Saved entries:

####################

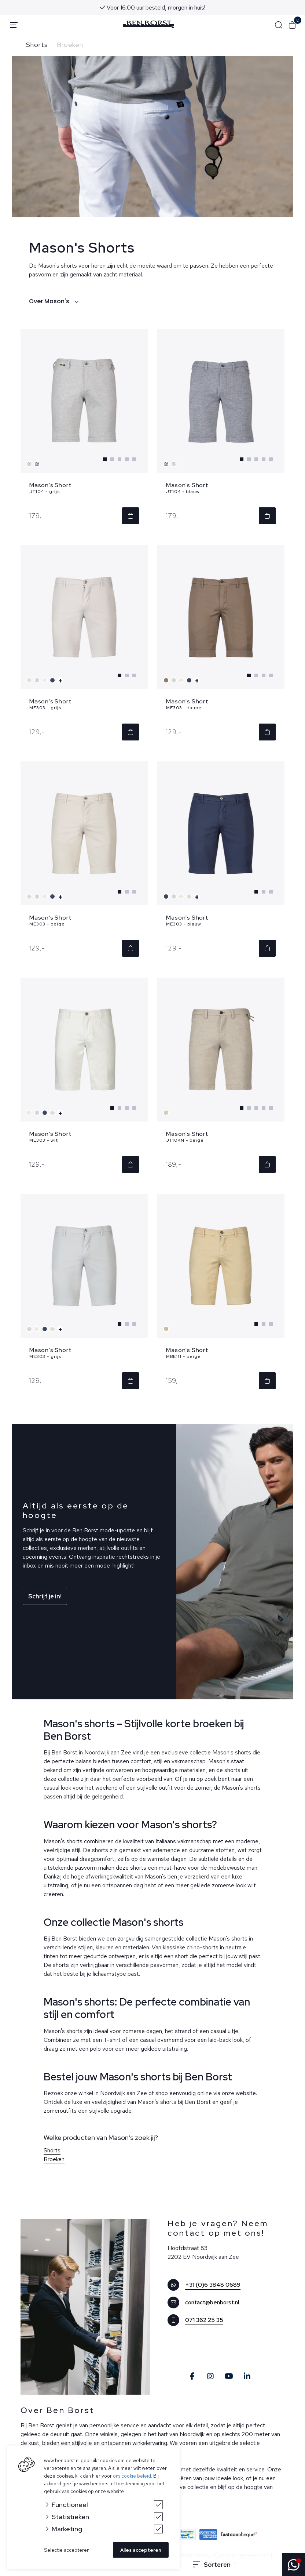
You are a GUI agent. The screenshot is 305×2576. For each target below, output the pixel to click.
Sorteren (212, 2564)
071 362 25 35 (204, 2320)
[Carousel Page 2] (112, 459)
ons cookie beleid (132, 2476)
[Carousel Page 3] (119, 459)
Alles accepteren (140, 2550)
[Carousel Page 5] (134, 459)
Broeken (70, 44)
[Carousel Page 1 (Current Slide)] (105, 459)
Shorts (37, 44)
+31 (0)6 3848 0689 (212, 2285)
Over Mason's (54, 301)
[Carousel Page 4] (127, 459)
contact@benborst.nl (212, 2302)
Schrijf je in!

####################

EXERCISE AIM:
The line containing "Broeken (70, 44)" marks where to begin; the last line of the records marks where to stop. Copy both and all between, exactly.

TASK OUTPUT:
Broeken (70, 44)
[Carousel Page 1 (Current Slide)] (105, 459)
Shorts (37, 44)
+31 (0)6 3848 0689 (212, 2285)
Over Mason's (54, 301)
[Carousel Page 4] (127, 459)
contact@benborst.nl (212, 2302)
Schrijf je in!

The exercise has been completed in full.